La sonda Mars Express dell’Agenzia Spaziale Europea ha poi individuato un deposito di ghiaccio sotto la superficie tra le pianure e gli altopiani marziani, coperto da formazioni scolpite dal forte vento alte anche diversi chilometri, e da centinaia di chilometri di depositi di polvere nell’area del pianeta indicata come “Medusae Fossae”. “Abbiamo scoperto che i depositi sono ancora più spessi di quanto pensassimo, fino a 3,7 chilometri”, spiega Thomas Watters, che guida lo studio.

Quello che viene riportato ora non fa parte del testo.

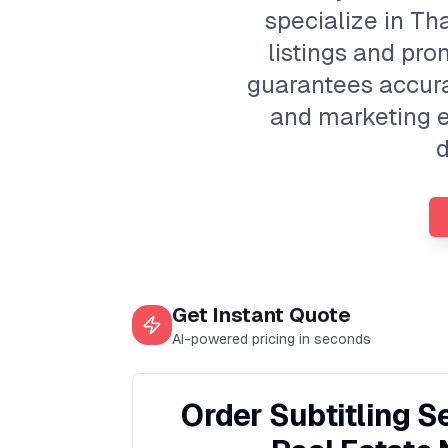
specialize in Th
listings and pr
guarantees accura
and marketing ef
d
Get Instant Quote
AI-powered pricing in seconds
Order Subtitling S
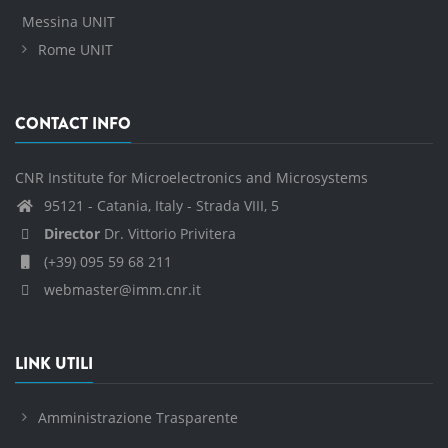
Messina UNIT
Rome UNIT
CONTACT INFO
CNR Institute for Microelectronics and Microsystems
95121 - Catania, Italy - Strada VIII, 5
Director
Dr. Vittorio Privitera
(+39) 095 59 68 211
webmaster@imm.cnr.it
LINK UTILI
Amministrazione Trasparente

E anche il radar Marsis, concepito dal team di Thales Alenia Space joint venture tra la francese Thales e l’italiana Leonardo con i sensori che hanno guidato Mars Express verso Marte – realizzati nello stabilimento di Leonardo a Campi Bisenzio – invia dati raccolti dall’Agenzia Spaziale Italiana, calcolando i depositi di ghiaccio nella regione di Medusae Fossae fino a 3,7 km nel sottosuolo del Pianeta rosso. Si tratta del più grande deposito di acqua mai rilevato fuori dalle calotte polari del pianeta, al punto che se si sciogliesse potrebbe coprire la superficie di Marte con uno strato d’acqua profondo da 1,5 a 2,7 metri. Sulla Terra, una simile massa di acqua sarebbe sufficiente a riempire il Mar Rosso. I risultati della ricerca sono sulla rivista Geophysical Research Letters.
Se oggi Marte è un arido pianeta, grattando sotto la sua superficie c’è insomma l’acqua di un tempo, contenente tutti i suoi segreti. Una verità scientifica clamorosa e affascinante, lo spazio che non ti aspetti.